Law Lords and the silence of the witnesses…

Over at the Telegraph, I’ve a piece on the implications of the House of Lords decision to refer to the legislature the question of whether witnesses should be allowed anonymity during trials where there is a possibility they might be intimidated. The problem is more complex than it seems as it involves the breach of some ancient tenets of English common law. In most cases, there is no need to resort to such remedies. In London, for instance, the murder clear up rate stands between 80%-90%. The problem comes primarily when dealing with gangland, or organised killings, as the 3,628 3,268 unsolved murder cases in Northern Ireland from the 1969-1998 suggests. More over at the Telegraph…

, , ,

  • Mick,

    … the 3,628 unsolved murder cases in Northern Ireland from the 1969-1998 …
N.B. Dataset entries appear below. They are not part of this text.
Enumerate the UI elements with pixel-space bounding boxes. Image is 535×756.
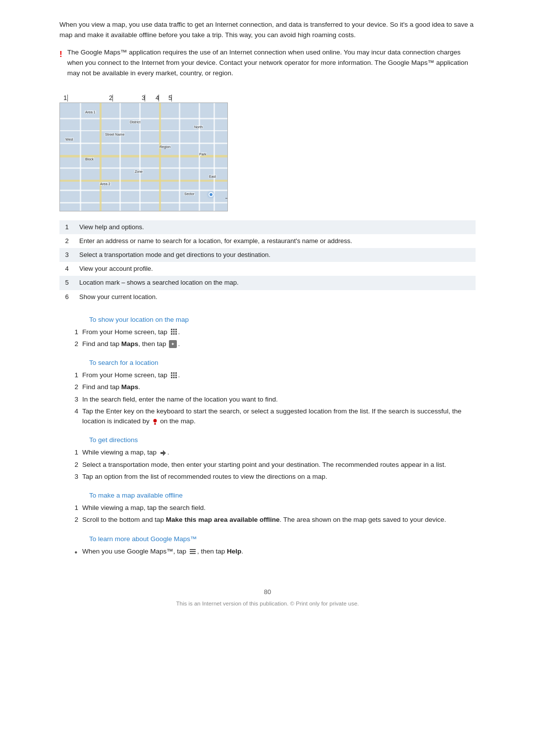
callout-line-4 [159, 95, 159, 101]
desc-text-2: Enter an address or name to search for a… [74, 234, 476, 248]
search-step-4: 4 Tap the Enter key on the keyboard to s… [59, 406, 476, 427]
pin-icon [153, 418, 158, 425]
svg-rect-12 [171, 374, 172, 376]
svg-rect-4 [173, 331, 174, 333]
search-step-2: 2 Find and tap Maps. [59, 382, 476, 392]
current-location-dot [209, 192, 214, 197]
search-step-3: 3 In the search field, enter the name of… [59, 395, 476, 404]
desc-text-6: Show your current location. [74, 290, 476, 304]
grid-icon-2 [170, 372, 177, 379]
svg-rect-11 [175, 372, 177, 374]
desc-text-1: View help and options. [74, 220, 476, 234]
show-location-step-1: 1 From your Home screen, tap [59, 327, 476, 337]
svg-rect-14 [175, 374, 177, 376]
section-show-location-heading: To show your location on the map [59, 316, 476, 323]
svg-rect-17 [175, 377, 177, 378]
page: When you view a map, you use data traffi… [0, 0, 535, 756]
callout-line-2 [112, 95, 113, 101]
directions-step-1: 1 While viewing a map, tap . [59, 448, 476, 457]
svg-rect-5 [175, 331, 177, 333]
warning-block: ! The Google Maps™ application requires … [59, 48, 476, 79]
offline-map-list: 1 While viewing a map, tap the search fi… [59, 503, 476, 525]
callout-line-1 [67, 95, 68, 101]
section-get-directions-heading: To get directions [59, 436, 476, 444]
desc-num-3: 3 [59, 248, 74, 262]
search-step-1: 1 From your Home screen, tap [59, 370, 476, 380]
svg-rect-21 [190, 551, 196, 552]
svg-rect-9 [171, 372, 172, 374]
desc-num-2: 2 [59, 234, 74, 248]
section-search-location-heading: To search for a location [59, 359, 476, 366]
show-location-step-2: 2 Find and tap Maps, then tap ✦. [59, 339, 476, 349]
callout-6-label: 6 [225, 195, 228, 202]
svg-marker-19 [160, 450, 166, 456]
svg-rect-10 [173, 372, 174, 374]
get-directions-list: 1 While viewing a map, tap . 2 Select a … [59, 448, 476, 482]
desc-text-3: Select a transportation mode and get dir… [74, 248, 476, 262]
svg-rect-3 [171, 331, 172, 333]
callout-1: 1 [63, 94, 67, 101]
svg-rect-16 [173, 377, 174, 378]
directions-icon [160, 450, 166, 456]
section-offline-map-heading: To make a map available offline [59, 492, 476, 499]
offline-step-1: 1 While viewing a map, tap the search fi… [59, 503, 476, 513]
svg-point-18 [153, 419, 157, 422]
offline-step-2: 2 Scroll to the bottom and tap Make this… [59, 515, 476, 525]
search-location-list: 1 From your Home screen, tap [59, 370, 476, 426]
learn-more-item-1: • When you use Google Maps™, tap , then … [59, 547, 476, 558]
desc-table: 1View help and options.2Enter an address… [59, 220, 476, 304]
svg-rect-15 [171, 377, 172, 378]
directions-step-3: 3 Tap an option from the list of recomme… [59, 472, 476, 482]
svg-rect-20 [190, 549, 196, 550]
svg-rect-1 [173, 329, 174, 330]
map-image: Area 1 District Street Name Region Block… [59, 102, 228, 211]
callout-line-5 [171, 95, 172, 101]
desc-num-6: 6 [59, 290, 74, 304]
directions-step-2: 2 Select a transportation mode, then ent… [59, 460, 476, 470]
desc-text-5: Location mark – shows a searched locatio… [74, 276, 476, 290]
desc-num-1: 1 [59, 220, 74, 234]
warning-icon: ! [59, 48, 62, 61]
svg-rect-6 [171, 333, 172, 335]
svg-rect-8 [175, 333, 177, 335]
desc-num-4: 4 [59, 262, 74, 276]
desc-num-5: 5 [59, 276, 74, 290]
map-container: 1 2 3 4 5 [59, 88, 228, 211]
svg-rect-7 [173, 333, 174, 335]
desc-text-4: View your account profile. [74, 262, 476, 276]
page-footer: This is an Internet version of this publ… [59, 601, 476, 606]
callout-line-3 [145, 95, 145, 101]
warning-text: The Google Maps™ application requires th… [67, 48, 476, 79]
intro-paragraph1: When you view a map, you use data traffi… [59, 20, 476, 41]
svg-rect-0 [171, 329, 172, 330]
map-callouts: 1 2 3 4 5 [59, 88, 228, 101]
grid-icon-1 [170, 328, 177, 335]
svg-rect-13 [173, 374, 174, 376]
menu-icon [189, 548, 196, 555]
page-number: 80 [59, 588, 476, 596]
section-learn-more-heading: To learn more about Google Maps™ [59, 535, 476, 543]
compass-icon: ✦ [169, 340, 177, 348]
show-location-list: 1 From your Home screen, tap [59, 327, 476, 350]
learn-more-list: • When you use Google Maps™, tap , then … [59, 547, 476, 558]
svg-rect-22 [190, 553, 196, 554]
svg-rect-2 [175, 329, 177, 330]
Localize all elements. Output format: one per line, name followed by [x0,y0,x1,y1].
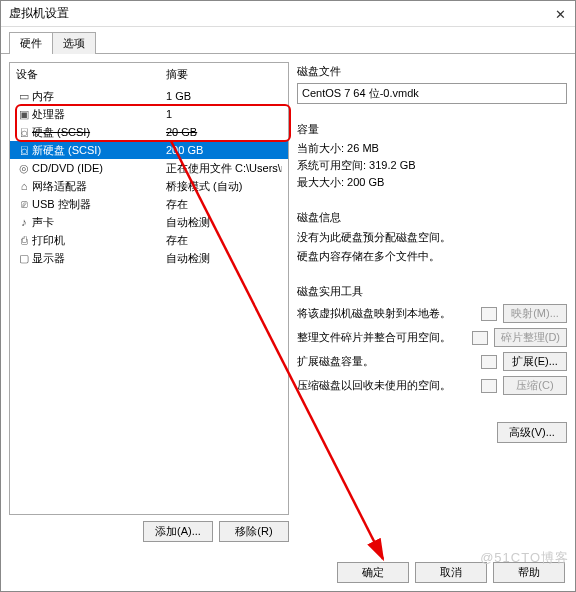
capacity-title: 容量 [297,122,567,137]
device-name: 声卡 [32,215,166,230]
device-list[interactable]: ▭内存1 GB▣处理器1⌼硬盘 (SCSI)20 GB⌼新硬盘 (SCSI)20… [10,87,288,514]
capacity-max: 最大大小: 200 GB [297,175,567,190]
device-icon: ⌂ [16,180,32,192]
device-row[interactable]: ⌼新硬盘 (SCSI)200 GB [10,141,288,159]
window-title: 虚拟机设置 [9,5,553,22]
defrag-icon [472,331,488,345]
advanced-button[interactable]: 高级(V)... [497,422,567,443]
device-name: 内存 [32,89,166,104]
disk-info-line1: 没有为此硬盘预分配磁盘空间。 [297,229,567,246]
device-summary: 存在 [166,233,282,248]
tools-title: 磁盘实用工具 [297,284,567,299]
device-row[interactable]: ⌼硬盘 (SCSI)20 GB [10,123,288,141]
map-label: 将该虚拟机磁盘映射到本地卷。 [297,306,475,321]
device-summary: 自动检测 [166,215,282,230]
device-name: USB 控制器 [32,197,166,212]
col-device: 设备 [16,67,166,82]
cancel-button[interactable]: 取消 [415,562,487,583]
device-summary: 桥接模式 (自动) [166,179,282,194]
device-name: 处理器 [32,107,166,122]
device-summary: 自动检测 [166,251,282,266]
device-icon: ▭ [16,90,32,103]
device-row[interactable]: ♪声卡自动检测 [10,213,288,231]
device-row[interactable]: ⎚USB 控制器存在 [10,195,288,213]
disk-info-title: 磁盘信息 [297,210,567,225]
device-icon: ▢ [16,252,32,265]
expand-label: 扩展磁盘容量。 [297,354,475,369]
device-row[interactable]: ▣处理器1 [10,105,288,123]
device-summary: 1 GB [166,90,282,102]
device-icon: ◎ [16,162,32,175]
device-icon: ♪ [16,216,32,228]
compact-button[interactable]: 压缩(C) [503,376,567,395]
disk-file-value: CentOS 7 64 位-0.vmdk [297,83,567,104]
disk-file-title: 磁盘文件 [297,64,567,79]
disk-info-line2: 硬盘内容存储在多个文件中。 [297,248,567,265]
device-summary: 存在 [166,197,282,212]
expand-icon [481,355,497,369]
device-row[interactable]: ⎙打印机存在 [10,231,288,249]
device-row[interactable]: ⌂网络适配器桥接模式 (自动) [10,177,288,195]
device-summary: 正在使用文件 C:\Users\root\De... [166,161,282,176]
device-name: 硬盘 (SCSI) [32,125,166,140]
close-icon[interactable]: ✕ [553,7,567,21]
compact-icon [481,379,497,393]
map-icon [481,307,497,321]
watermark: @51CTO博客 [480,549,569,567]
device-name: CD/DVD (IDE) [32,162,166,174]
compact-label: 压缩磁盘以回收未使用的空间。 [297,378,475,393]
capacity-free: 系统可用空间: 319.2 GB [297,158,567,173]
defrag-button[interactable]: 碎片整理(D) [494,328,567,347]
tab-hardware[interactable]: 硬件 [9,32,53,54]
tabs: 硬件 选项 [1,27,575,54]
device-summary: 20 GB [166,126,282,138]
device-summary: 1 [166,108,282,120]
device-icon: ⎙ [16,234,32,246]
device-row[interactable]: ◎CD/DVD (IDE)正在使用文件 C:\Users\root\De... [10,159,288,177]
device-name: 网络适配器 [32,179,166,194]
map-button[interactable]: 映射(M)... [503,304,567,323]
device-icon: ⌼ [16,126,32,138]
device-row[interactable]: ▭内存1 GB [10,87,288,105]
ok-button[interactable]: 确定 [337,562,409,583]
remove-button[interactable]: 移除(R) [219,521,289,542]
device-icon: ⎚ [16,198,32,210]
add-button[interactable]: 添加(A)... [143,521,213,542]
tab-options[interactable]: 选项 [52,32,96,54]
device-list-panel: 设备 摘要 ▭内存1 GB▣处理器1⌼硬盘 (SCSI)20 GB⌼新硬盘 (S… [9,62,289,515]
device-row[interactable]: ▢显示器自动检测 [10,249,288,267]
defrag-label: 整理文件碎片并整合可用空间。 [297,330,466,345]
device-name: 新硬盘 (SCSI) [32,143,166,158]
device-name: 打印机 [32,233,166,248]
expand-button[interactable]: 扩展(E)... [503,352,567,371]
device-name: 显示器 [32,251,166,266]
device-icon: ▣ [16,108,32,121]
col-summary: 摘要 [166,67,282,82]
device-summary: 200 GB [166,144,282,156]
device-icon: ⌼ [16,144,32,156]
capacity-current: 当前大小: 26 MB [297,141,567,156]
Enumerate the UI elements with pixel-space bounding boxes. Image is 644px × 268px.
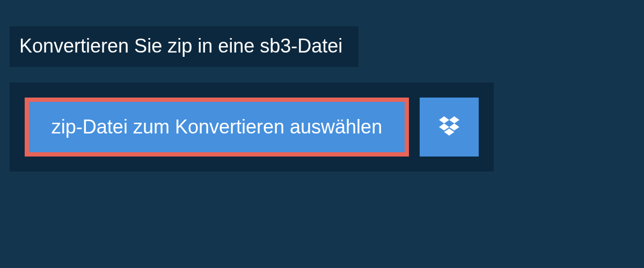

    Malcolm Sutton’s Index of Deaths from the Conflict in Ireland ( gives 3,524 as the total number of conflict-related deaths between 14 July 1969 and 31 December 2001. And we all know that many of these deaths were solved. So are you perhaps being sloppy with your stats?

  • Garibaldy

    Is this not just England and Wales?

  • Brian Walker


    Right at the start of PMQs, Gordon Brown had a prompt answer to concerns that the government would run out of time by the start of the summer recess on 22 July, before they could get a Bill together to override the implications of the Lords’ decision. The Bill will be introduced next week – so they’re not hanging about. It puts me in mind of the panics that seized the government when one day Acts were rushed in to overcome the latest breakdown in previous Assemblies.

    “This morning, I had meetings and discussions with ministerial colleagues, including, as the House will want to know, on the subject of bringing forward next week immediate legislation to enable the courts to grant anonymity to witnesses in cases such as those involving organised crime and witness intimidation. I hope and believe that we can do that with all-party support. In addition to my duties in this House, I shall have further such meetings with Ministers later today”.

  • Mick Fealty


    Thought I had put the link in the Telegraph piece:

    “The Historical Enquiries Team, which has a budget of more than £30m, will re-examine 3,268 killings between 1969 and the 1998 peace accord.”


    Indeed Brian. Although this involves a raft of complex issues they are going to have to get right in a short space of time.

    It’ll be interesting to which way the Tories (and David Davis) swing on this one!

  • ggn

    BBC Radio 4 had a good program on it this week, Law in Action …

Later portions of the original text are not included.